** Assignment **
Copy the entries exactly. Leave nothing out and add nothing.

** Entries supplied **
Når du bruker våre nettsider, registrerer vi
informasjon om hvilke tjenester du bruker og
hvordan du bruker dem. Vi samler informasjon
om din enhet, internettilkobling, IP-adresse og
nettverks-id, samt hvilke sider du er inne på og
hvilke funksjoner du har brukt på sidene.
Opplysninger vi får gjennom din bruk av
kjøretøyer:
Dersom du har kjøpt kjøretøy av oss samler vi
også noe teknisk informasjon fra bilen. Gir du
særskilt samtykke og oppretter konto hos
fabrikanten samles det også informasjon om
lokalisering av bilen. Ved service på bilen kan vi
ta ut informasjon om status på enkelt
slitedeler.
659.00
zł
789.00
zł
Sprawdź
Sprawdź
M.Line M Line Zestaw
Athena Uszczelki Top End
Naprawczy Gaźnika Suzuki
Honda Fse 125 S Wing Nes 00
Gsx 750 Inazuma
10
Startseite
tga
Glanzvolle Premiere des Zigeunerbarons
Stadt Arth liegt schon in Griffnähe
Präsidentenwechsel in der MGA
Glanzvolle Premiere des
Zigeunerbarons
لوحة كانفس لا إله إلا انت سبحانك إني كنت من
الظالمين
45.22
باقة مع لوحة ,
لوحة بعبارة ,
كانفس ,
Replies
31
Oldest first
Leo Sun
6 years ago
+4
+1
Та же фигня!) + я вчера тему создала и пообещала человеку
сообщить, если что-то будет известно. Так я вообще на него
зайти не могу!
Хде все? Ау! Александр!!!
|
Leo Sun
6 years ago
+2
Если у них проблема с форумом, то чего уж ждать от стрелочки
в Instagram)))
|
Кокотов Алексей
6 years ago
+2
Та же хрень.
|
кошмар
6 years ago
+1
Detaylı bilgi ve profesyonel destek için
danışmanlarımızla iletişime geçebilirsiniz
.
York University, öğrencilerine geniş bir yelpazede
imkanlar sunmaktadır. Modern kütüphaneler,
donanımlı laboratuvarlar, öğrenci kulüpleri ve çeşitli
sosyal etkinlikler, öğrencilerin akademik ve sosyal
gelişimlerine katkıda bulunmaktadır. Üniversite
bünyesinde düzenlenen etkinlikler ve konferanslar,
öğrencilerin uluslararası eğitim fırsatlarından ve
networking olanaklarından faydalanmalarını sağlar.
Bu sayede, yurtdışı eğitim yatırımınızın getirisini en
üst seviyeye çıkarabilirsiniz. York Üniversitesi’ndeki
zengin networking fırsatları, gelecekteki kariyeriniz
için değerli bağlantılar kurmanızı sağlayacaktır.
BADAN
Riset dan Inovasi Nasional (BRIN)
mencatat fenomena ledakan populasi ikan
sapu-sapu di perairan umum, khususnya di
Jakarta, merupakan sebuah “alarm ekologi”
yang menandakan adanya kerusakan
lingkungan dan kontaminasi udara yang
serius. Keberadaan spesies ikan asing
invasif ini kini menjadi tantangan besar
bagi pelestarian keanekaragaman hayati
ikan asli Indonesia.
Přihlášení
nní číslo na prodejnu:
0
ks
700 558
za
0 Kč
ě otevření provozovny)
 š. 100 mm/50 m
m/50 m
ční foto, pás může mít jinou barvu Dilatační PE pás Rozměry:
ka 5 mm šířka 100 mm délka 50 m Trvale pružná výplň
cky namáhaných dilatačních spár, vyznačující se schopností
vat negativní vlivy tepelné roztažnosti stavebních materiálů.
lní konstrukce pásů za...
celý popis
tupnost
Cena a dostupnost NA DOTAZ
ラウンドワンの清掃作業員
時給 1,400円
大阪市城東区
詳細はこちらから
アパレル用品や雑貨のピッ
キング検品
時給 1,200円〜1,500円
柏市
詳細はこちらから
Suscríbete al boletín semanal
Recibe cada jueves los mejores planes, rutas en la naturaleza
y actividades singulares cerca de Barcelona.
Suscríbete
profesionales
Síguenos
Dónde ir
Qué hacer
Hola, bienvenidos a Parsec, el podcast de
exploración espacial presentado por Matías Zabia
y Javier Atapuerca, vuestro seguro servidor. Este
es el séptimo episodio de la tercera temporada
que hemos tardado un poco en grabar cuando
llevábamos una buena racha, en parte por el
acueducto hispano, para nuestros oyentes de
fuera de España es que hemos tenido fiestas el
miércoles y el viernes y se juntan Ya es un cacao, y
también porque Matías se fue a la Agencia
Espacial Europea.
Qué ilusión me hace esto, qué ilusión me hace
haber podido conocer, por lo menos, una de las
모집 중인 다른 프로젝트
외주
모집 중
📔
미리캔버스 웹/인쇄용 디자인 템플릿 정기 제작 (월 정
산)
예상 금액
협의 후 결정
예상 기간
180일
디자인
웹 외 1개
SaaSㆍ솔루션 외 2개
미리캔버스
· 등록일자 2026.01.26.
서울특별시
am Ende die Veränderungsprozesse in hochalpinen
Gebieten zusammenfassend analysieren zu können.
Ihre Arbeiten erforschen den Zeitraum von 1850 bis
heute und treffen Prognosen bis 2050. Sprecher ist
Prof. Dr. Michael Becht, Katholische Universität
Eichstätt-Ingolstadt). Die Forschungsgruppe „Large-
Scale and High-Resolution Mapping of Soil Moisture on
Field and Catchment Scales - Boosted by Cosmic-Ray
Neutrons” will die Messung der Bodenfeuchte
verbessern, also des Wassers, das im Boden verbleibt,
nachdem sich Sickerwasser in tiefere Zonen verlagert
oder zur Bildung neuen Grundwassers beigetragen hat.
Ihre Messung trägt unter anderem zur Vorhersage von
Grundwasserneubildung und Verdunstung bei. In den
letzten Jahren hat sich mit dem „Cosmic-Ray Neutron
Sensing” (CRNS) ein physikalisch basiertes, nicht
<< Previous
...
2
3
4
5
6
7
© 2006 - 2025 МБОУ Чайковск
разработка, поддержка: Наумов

** Task result **
Når du bruker våre nettsider, registrerer vi
informasjon om hvilke tjenester du bruker og
hvordan du bruker dem. Vi samler informasjon
om din enhet, internettilkobling, IP-adresse og
nettverks-id, samt hvilke sider du er inne på og
hvilke funksjoner du har brukt på sidene.
Opplysninger vi får gjennom din bruk av
kjøretøyer:
Dersom du har kjøpt kjøretøy av oss samler vi
også noe teknisk informasjon fra bilen. Gir du
særskilt samtykke og oppretter konto hos
fabrikanten samles det også informasjon om
lokalisering av bilen. Ved service på bilen kan vi
ta ut informasjon om status på enkelt
slitedeler.
659.00
zł
789.00
zł
Sprawdź
Sprawdź
M.Line M Line Zestaw
Athena Uszczelki Top End
Naprawczy Gaźnika Suzuki
Honda Fse 125 S Wing Nes 00
Gsx 750 Inazuma
10
Startseite
tga
Glanzvolle Premiere des Zigeunerbarons
Stadt Arth liegt schon in Griffnähe
Präsidentenwechsel in der MGA
Glanzvolle Premiere des
Zigeunerbarons
لوحة كانفس لا إله إلا انت سبحانك إني كنت من
الظالمين
45.22
باقة مع لوحة ,
لوحة بعبارة ,
كانفس ,
Replies
31
Oldest first
Leo Sun
6 years ago
+4
+1
Та же фигня!) + я вчера тему создала и пообещала человеку
сообщить, если что-то будет известно. Так я вообще на него
зайти не могу!
Хде все? Ау! Александр!!!
|
Leo Sun
6 years ago
+2
Если у них проблема с форумом, то чего уж ждать от стрелочки
в Instagram)))
|
Кокотов Алексей
6 years ago
+2
Та же хрень.
|
кошмар
6 years ago
+1
Detaylı bilgi ve profesyonel destek için
danışmanlarımızla iletişime geçebilirsiniz
.
York University, öğrencilerine geniş bir yelpazede
imkanlar sunmaktadır. Modern kütüphaneler,
donanımlı laboratuvarlar, öğrenci kulüpleri ve çeşitli
sosyal etkinlikler, öğrencilerin akademik ve sosyal
gelişimlerine katkıda bulunmaktadır. Üniversite
bünyesinde düzenlenen etkinlikler ve konferanslar,
öğrencilerin uluslararası eğitim fırsatlarından ve
networking olanaklarından faydalanmalarını sağlar.
Bu sayede, yurtdışı eğitim yatırımınızın getirisini en
üst seviyeye çıkarabilirsiniz. York Üniversitesi’ndeki
zengin networking fırsatları, gelecekteki kariyeriniz
için değerli bağlantılar kurmanızı sağlayacaktır.
BADAN
Riset dan Inovasi Nasional (BRIN)
mencatat fenomena ledakan populasi ikan
sapu-sapu di perairan umum, khususnya di
Jakarta, merupakan sebuah “alarm ekologi”
yang menandakan adanya kerusakan
lingkungan dan kontaminasi udara yang
serius. Keberadaan spesies ikan asing
invasif ini kini menjadi tantangan besar
bagi pelestarian keanekaragaman hayati
ikan asli Indonesia.
Přihlášení
nní číslo na prodejnu:
0
ks
700 558
za
0 Kč
ě otevření provozovny)
 š. 100 mm/50 m
m/50 m
ční foto, pás může mít jinou barvu Dilatační PE pás Rozměry:
ka 5 mm šířka 100 mm délka 50 m Trvale pružná výplň
cky namáhaných dilatačních spár, vyznačující se schopností
vat negativní vlivy tepelné roztažnosti stavebních materiálů.
lní konstrukce pásů za...
celý popis
tupnost
Cena a dostupnost NA DOTAZ
ラウンドワンの清掃作業員
時給 1,400円
大阪市城東区
詳細はこちらから
アパレル用品や雑貨のピッ
キング検品
時給 1,200円〜1,500円
柏市
詳細はこちらから
Suscríbete al boletín semanal
Recibe cada jueves los mejores planes, rutas en la naturaleza
y actividades singulares cerca de Barcelona.
Suscríbete
profesionales
Síguenos
Dónde ir
Qué hacer
Hola, bienvenidos a Parsec, el podcast de
exploración espacial presentado por Matías Zabia
y Javier Atapuerca, vuestro seguro servidor. Este
es el séptimo episodio de la tercera temporada
que hemos tardado un poco en grabar cuando
llevábamos una buena racha, en parte por el
acueducto hispano, para nuestros oyentes de
fuera de España es que hemos tenido fiestas el
miércoles y el viernes y se juntan Ya es un cacao, y
también porque Matías se fue a la Agencia
Espacial Europea.
Qué ilusión me hace esto, qué ilusión me hace
haber podido conocer, por lo menos, una de las
모집 중인 다른 프로젝트
외주
모집 중
📔
미리캔버스 웹/인쇄용 디자인 템플릿 정기 제작 (월 정
산)
예상 금액
협의 후 결정
예상 기간
180일
디자인
웹 외 1개
SaaSㆍ솔루션 외 2개
미리캔버스
· 등록일자 2026.01.26.
서울특별시
am Ende die Veränderungsprozesse in hochalpinen
Gebieten zusammenfassend analysieren zu können.
Ihre Arbeiten erforschen den Zeitraum von 1850 bis
heute und treffen Prognosen bis 2050. Sprecher ist
Prof. Dr. Michael Becht, Katholische Universität
Eichstätt-Ingolstadt). Die Forschungsgruppe „Large-
Scale and High-Resolution Mapping of Soil Moisture on
Field and Catchment Scales - Boosted by Cosmic-Ray
Neutrons” will die Messung der Bodenfeuchte
verbessern, also des Wassers, das im Boden verbleibt,
nachdem sich Sickerwasser in tiefere Zonen verlagert
oder zur Bildung neuen Grundwassers beigetragen hat.
Ihre Messung trägt unter anderem zur Vorhersage von
Grundwasserneubildung und Verdunstung bei. In den
letzten Jahren hat sich mit dem „Cosmic-Ray Neutron
Sensing” (CRNS) ein physikalisch basiertes, nicht
<< Previous
...
2
3
4
5
6
7
© 2006 - 2025 МБОУ Чайковск
разработка, поддержка: Наумов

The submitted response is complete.